Extracted page text data:
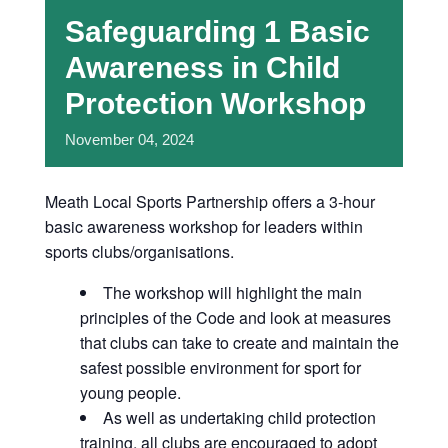
Safeguarding 1 Basic
Awareness in Child
Protection Workshop
November
04,
2024
Meath Local Sports Partnership offers a 3-hour
basic awareness workshop for leaders within
sports clubs/organisations.
The workshop will highlight the main
principles of the Code and look at measures
that clubs can take to create and maintain the
safest possible environment for sport for
young people.
As well as undertaking child protection
training, all clubs are encouraged to adopt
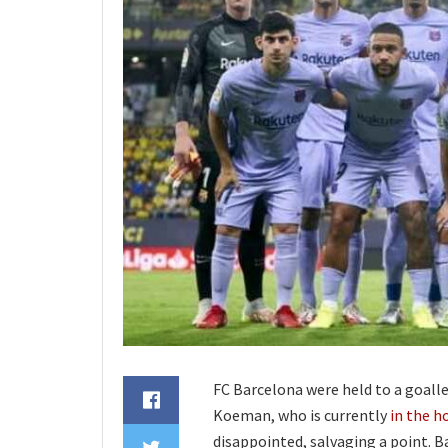
FC Barcelona were held to a goall
Koeman, who is currently
in the h
disappointed, salvaging a point. B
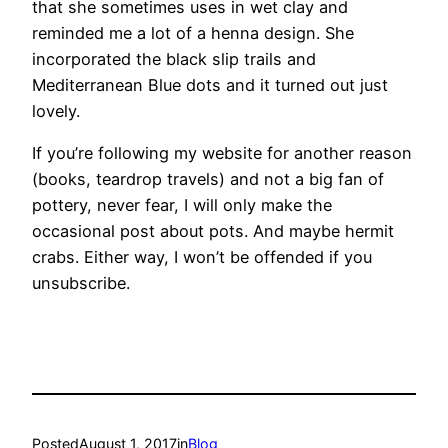
that she sometimes uses in wet clay and
reminded me a lot of a henna design. She
incorporated the black slip trails and
Mediterranean Blue dots and it turned out just
lovely.
If you’re following my website for another reason
(books, teardrop travels) and not a big fan of
pottery, never fear, I will only make the
occasional post about pots. And maybe hermit
crabs. Either way, I won’t be offended if you
unsubscribe.
Posted
August 1, 2017
in
Blog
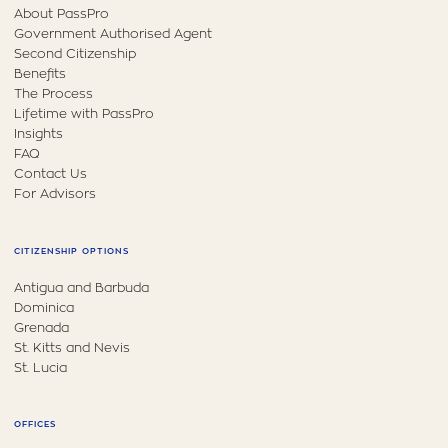
About PassPro
Government Authorised Agent
Second Citizenship
Benefits
The Process
Lifetime with PassPro
Insights
FAQ
Contact Us
For Advisors
CITIZENSHIP OPTIONS
Antigua and Barbuda
Dominica
Grenada
St. Kitts and Nevis
St. Lucia
OFFICES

__WORK TO BE COMPLETED__
If a line of the entries holds the word "that", copy it out.

__RESULT BELOW__
that clubs can take to create and maintain the
that she sometimes uses in wet clay and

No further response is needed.